Authorea

Tools & Techniques

Data Collection

Video data collection is primarily performed using a specially constructed mobile video-data collection system built for temporary high-angle video data collection and has tamper-proof, weather-proof, self-contained features presented in \cite{Jackson_2013}. Ordinary fixed traffic surveillance CCTV cameras can be used as well and are usually more reliable, but only where and when available.

Camera types

Two cameras were tested. The first was a Vivotek IP security camera with a narrow lens filming at 15 frames per second at a resolution of \(800\times 600\), while the second camera was a GoPro 2 with a wide-angle lens filming at 30 frames per second at a resolution of \(1280\times 960\). Both cameras encoded video in H.264, although the GoPro used a significantly larger bitrate. The consumer-grade GoPro provides higher-quality videos, however these gains seem to have minimal impact on vehicle tracking performance while the video files are much larger and more difficult to handle and process.

Software

\label{software} The software used is the open-source Traffic Intelligence project \cite{Saunier_2010,Jackson_2013}, itself based on the computer vision library OpenCV \cite{Brahmbhatt_2013}. This software provides the basic feature tracking (the algorithm presented in \cite{saunier06feature-based}), trajectory management and coordinate projection functionality, as well as a few usage-specific tools such as correction for lens distortion, trajectory clustering, and basic motion prediction functions. Some of the more advanced analysis tools and techniques presented in this paper are under development and will be made available as their functionality is completed and validated.

Data Model

All this data, from the raw video data to the high level interpretation, need to be organized and managed. A high level conceptual data model is presented as an entity-association diagram in Figure \ref{fig:data-model}. It is a little simplified to avoid some implementation details which can be found in the Traffic Intelligence project. The diagram has two main parts:

the entities (objects) resulting from the video analysis (upper half of Figure \ref{fig:data-model}): the raw data extracted from video analysis is stored as time series (indexed by frame number) of positions and velocities (with corresponding unique keys), and are grouped as road user objects which may have a type (passenger vehicle, truck, cyclist, etc.). Interactions are between two road users and may be characterized by several indicators such as TTC, PET, etc.
the entities providing the data description or meta data (lower half of Figure \ref{fig:data-model}): sites, e.g. the different roundabouts studied in this work, are the corner stone of the meta-data. They may correspond to several video sequences (the actual video files), each being characterized by a camera view with camera parameters such as a homography matrix (but a camera view can be the same for several files, e.g. when video sequences are split into several files for each hour). Various types of site features (complementary data) may be added, e.g. the alignments and analysis areas shown as examples in the diagram.

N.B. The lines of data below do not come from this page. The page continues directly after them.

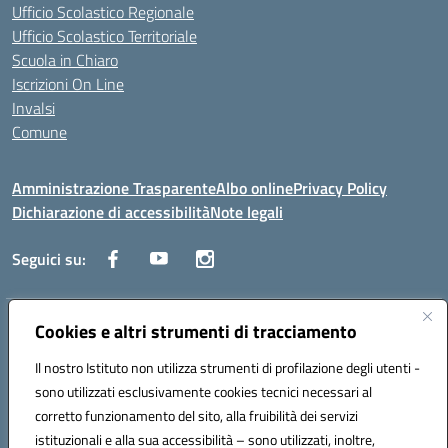
Ufficio Scolastico Regionale
Ufficio Scolastico Territoriale
Scuola in Chiaro
Iscrizioni On Line
Invalsi
Comune
Amministrazione Trasparente
Albo online
Privacy Policy
Dichiarazione di accessibilità
Note legali
Seguici su:
Indirizzo:
Cookies e altri strumenti di tracciamento
Via Trieste, 43 – 98066 Patti (ME)
Centralino:
094121409
Email:
mepc060006@istruzione.it
Il nostro Istituto non utilizza strumenti di profilazione degli utenti -
Posta elettronica certificata (PEC):
mepc060006@pec.istruzione.it
sono utilizzati esclusivamente cookies tecnici necessari al
Codice fiscale: 86000610831
corretto funzionamento del sito, alla fruibilità dei servizi
Codice meccanografico:
MEPC060006
istituzionali e alla sua accessibilità – sono utilizzati, inoltre,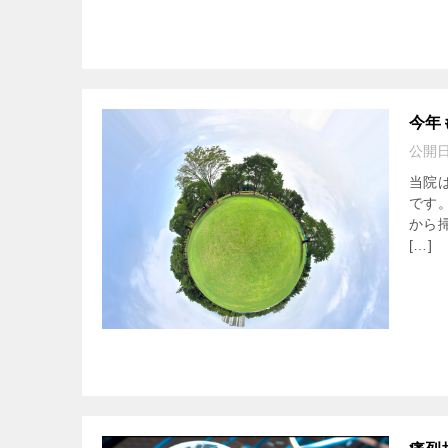
今年
公開
当院
です
から
[…]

Positions and road users are obviously linked to a camera view, a video sequence, and a site (not through an actual key in the positions table as shown in Figure \ref{fig:data-model}, but through configuration files).

Processing

Real-time analysis is not an explicit goal of this technology, as its intended use is primarily the off-line analysis of data recorded in the field from non-permanent video cameras. However, performance is a serious consideration, if for no other reason than to ensure that processing remains affordable and does not fall behind data collection. In any case, some calculations may require pre-processing of as much data as possible, in particular machine learning tasks such as motion prediction (see section \ref{motion-prediction}).

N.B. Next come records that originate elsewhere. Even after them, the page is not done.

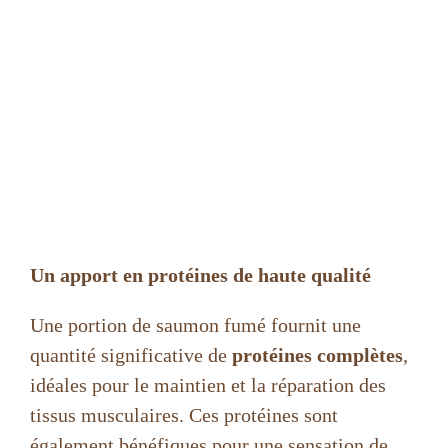
Un apport en protéines de haute qualité
Une portion de saumon fumé fournit une
quantité significative de
protéines complètes
,
idéales pour le maintien et la réparation des
tissus musculaires. Ces protéines sont
également bénéfiques pour une sensation de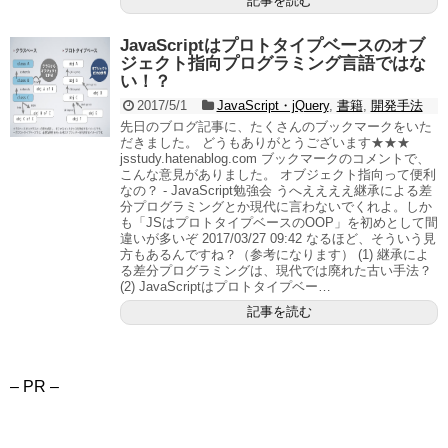
記事を読む
JavaScriptはプロトタイプベースのオブ
ジェクト指向プログラミング言語ではな
い！？
2017/5/1
JavaScript・jQuery
,
書籍
,
開発手法
先日のブログ記事に、たくさんのブックマークをいた
だきました。 どうもありがとうございます★★★
jsstudy.hatenablog.com ブックマークのコメントで、
こんな意見がありました。 オブジェクト指向って便利
なの？ - JavaScript勉強会 うへええええ継承による差
分プログラミングとか現代に言わないでくれよ。しか
も「JSはプロトタイプベースのOOP」を初めとして間
違いが多いぞ 2017/03/27 09:42 なるほど、そういう見
方もあるんですね？（参考になります） (1) 継承によ
る差分プログラミングは、現代では廃れた古い手法？
(2) JavaScriptはプロトタイプベー…
記事を読む
– PR –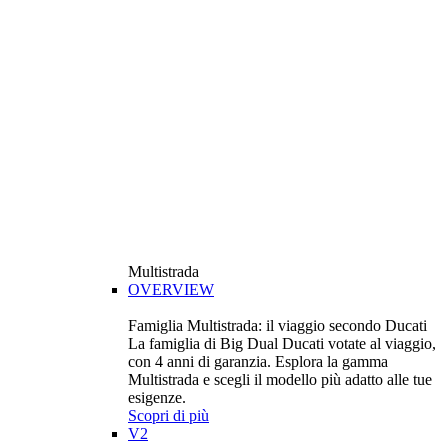
Multistrada
OVERVIEW
Famiglia Multistrada: il viaggio secondo Ducati
La famiglia di Big Dual Ducati votate al viaggio,
con 4 anni di garanzia. Esplora la gamma
Multistrada e scegli il modello più adatto alle tue
esigenze.
Scopri di più
V2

In the current iteration of the software, and with today’s multi-core possessors, tasks are highly parallelizable. Feature tracking and trajectory analysis can be performed on multiple video sequences at a time, typically cut up into 20-minute or one-hour segments, in parallel on a single mid-to-high-performance machine, or on a computer cluster. With parallel processing of video sequences on a single computer, memory becomes the main bottleneck; 32 GB or more of memory are highly recommended on a multi-core machine, to take full advantage of up to 8 threads. Alternatively, the large majority of calculation tasks can be parallelized at the observation level, as they are independent events.

Feature tracking is written in C++ for performance, while the majority of trajectory analysis is written in Python for ease of development and extensibility. Where possible, expensive trajectory analysis calculations make use of Python wrappers for fast compiled libraries.